The worker allocation 128 for each of the multiple processing stages 127 during each of the multiple shifts 146 is based on a worker count 142. The worker count 142 indicates a total number of workers available during each of the multiple shifts. The worker count 142 is determined based on a shift schedule 140 (e.g., a schedule identifying which workers are “on” or working during one or more shifts 146). The shift schedule 140 may further include a worker type 144 for the worker count 142 available for each of the one or more shifts 146. The worker type 144 provides a classification or categorization of a particular worker defining one or more actions 152 for which the worker has training, experience, or expertise. The worker type 144 may indicate one or more specialties of a worker and further provide a ranking or scoring indicating a productivity measure for a worker. In an embodiment, the worker type 144 may include a productivity measure for each action 152 performed by a worker. In one embodiment, a worker type 144 may identify an association between a particular worker and a particular action to be performed at a processing stage, such as, for example, an unloading action, an unpacking action, an item check-in action, a box opening action, a sorting action, a stowing action, etc. In an example, the worker type 144 for a particular worker (Worker X) may indicate that Worker X is highly skilled at box opening and sorting actions.

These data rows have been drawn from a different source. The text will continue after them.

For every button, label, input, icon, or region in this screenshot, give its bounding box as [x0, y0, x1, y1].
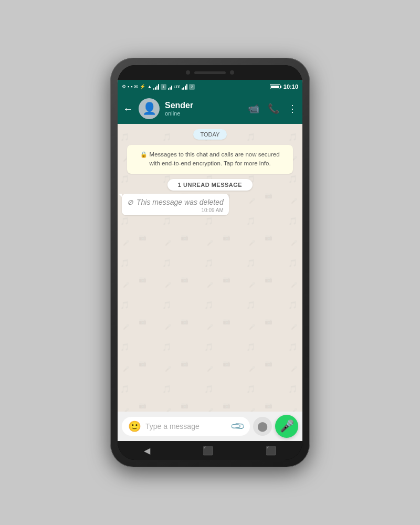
message-input[interactable]: Type a message: [145, 422, 228, 430]
avatar-person-icon: 👤: [142, 102, 156, 116]
battery-body: [270, 84, 280, 89]
header-actions: 📹 📞 ⋮: [248, 103, 297, 114]
sim2-signal: [168, 83, 172, 90]
status-bar-right: 10:10: [270, 83, 298, 90]
unread-badge: 1 UNREAD MESSAGE: [167, 179, 253, 191]
battery-fill: [271, 86, 279, 88]
signal-bars-3: [182, 83, 187, 90]
message-time: 10:09 AM: [127, 207, 224, 213]
wifi-icon: ▲: [147, 84, 152, 89]
input-area: 🙂 Type a message 📎 ⬤ 🎤: [118, 412, 302, 441]
emoji-button[interactable]: 🙂: [128, 420, 141, 433]
sim1-badge: 1: [161, 84, 166, 90]
message-bubble-deleted[interactable]: ⊘ This message was deleted 10:09 AM: [122, 194, 229, 215]
deleted-icon: ⊘: [127, 198, 133, 206]
lock-icon: 🔒: [140, 151, 148, 158]
status-time: 10:10: [284, 83, 298, 90]
deleted-message-content: ⊘ This message was deleted: [127, 198, 224, 206]
chat-area: TODAY 🔒 Messages to this chat and calls …: [118, 124, 302, 412]
contact-status: online: [165, 110, 243, 117]
sim2-badge: 2: [189, 84, 194, 90]
signal-bars-1: [153, 83, 159, 90]
sim1-signal: [153, 83, 159, 90]
mic-icon: 🎤: [280, 419, 294, 433]
voice-call-button[interactable]: 📞: [268, 103, 279, 114]
video-call-button[interactable]: 📹: [248, 103, 259, 114]
signal-bars-2: [168, 83, 172, 90]
speaker-slot: [194, 71, 226, 74]
phone-device: ⚙ ▪ ▪ ✉ ⚡ ▲ 1: [110, 58, 310, 467]
sim2-signal2: [182, 83, 187, 90]
phone-top-bezel: [118, 65, 302, 80]
nav-back-button[interactable]: ◀: [144, 446, 150, 456]
nav-recent-button[interactable]: ⬛: [266, 446, 276, 456]
contact-avatar[interactable]: 👤: [139, 98, 160, 119]
status-bar: ⚙ ▪ ▪ ✉ ⚡ ▲ 1: [118, 80, 302, 93]
camera-icon: ⬤: [257, 421, 268, 432]
date-badge: TODAY: [193, 129, 227, 140]
contact-info[interactable]: Sender online: [165, 101, 243, 117]
more-options-button[interactable]: ⋮: [288, 103, 297, 114]
mail-icon: ✉: [134, 84, 138, 89]
sensor-dot: [230, 70, 234, 75]
message-input-box[interactable]: 🙂 Type a message 📎: [122, 417, 250, 436]
image-icon: ▪: [131, 84, 132, 89]
screen: ⚙ ▪ ▪ ✉ ⚡ ▲ 1: [118, 80, 302, 441]
battery-indicator: [270, 84, 281, 89]
phone-screen: ⚙ ▪ ▪ ✉ ⚡ ▲ 1: [118, 65, 302, 460]
mic-button[interactable]: 🎤: [275, 415, 298, 438]
camera-status-icon: ⚙: [122, 84, 126, 89]
square-icon: ▪: [128, 84, 129, 89]
lte-label: LTE: [174, 85, 181, 89]
mute-icon: ⚡: [140, 84, 145, 89]
battery-tip: [280, 86, 281, 88]
camera-button[interactable]: ⬤: [253, 417, 272, 436]
phone-nav-bar: ◀ ⬛ ⬛: [118, 441, 302, 460]
nav-home-button[interactable]: ⬛: [203, 446, 213, 456]
encryption-notice[interactable]: 🔒 Messages to this chat and calls are no…: [127, 145, 293, 174]
encryption-text: Messages to this chat and calls are now …: [149, 151, 279, 166]
deleted-message-text: This message was deleted: [136, 198, 224, 206]
status-bar-left: ⚙ ▪ ▪ ✉ ⚡ ▲ 1: [122, 83, 195, 90]
camera-dot: [186, 70, 190, 75]
chat-header: ← 👤 Sender online 📹 📞 ⋮: [118, 93, 302, 124]
attachment-button[interactable]: 📎: [229, 418, 246, 434]
back-button[interactable]: ←: [123, 103, 133, 115]
contact-name: Sender: [165, 101, 243, 110]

The estimated work 150 includes a quantity of work units 120 estimated for the processing stage 127 during a shift 146. The quantity of work units 120 includes a current work backlog for a processing stage 127 and an estimated quantity of new or inbound work for the processing stage 127 derived from a delivery schedule 130.

In one embodiment, the labor planning application 114 identifies the work backlog by determining a quantity of unprocessed work units 120 or unprocessed items 122 currently assigned to the processing stage 127. In some implementations, the labor planning application 114 may periodically obtain an indication of work units 120 or items 122 awaiting processing at the processing stage 127 (e.g., at the end of a day, the unprocessed work units 120 for each processing stage 127 may be determined in order to determine the estimated work 150 for the following day). For example, a worker client 104 may scan or check in a work unit 120 upon receipt from another processing stage 127. The work backlog may include data indicating that a work unit 120 has been scanned or checked in to a processing stage 127, but the action 152 corresponding to the processing stage 127 has not yet been completed and represents an outstanding work unit 120. The labor planning application 114 may determine a difference between a total quantity of work units 120 and processed work units 120 to determine a quantity of work units 120 or a quantity of items 122 currently awaiting processing (e.g., the work backlog).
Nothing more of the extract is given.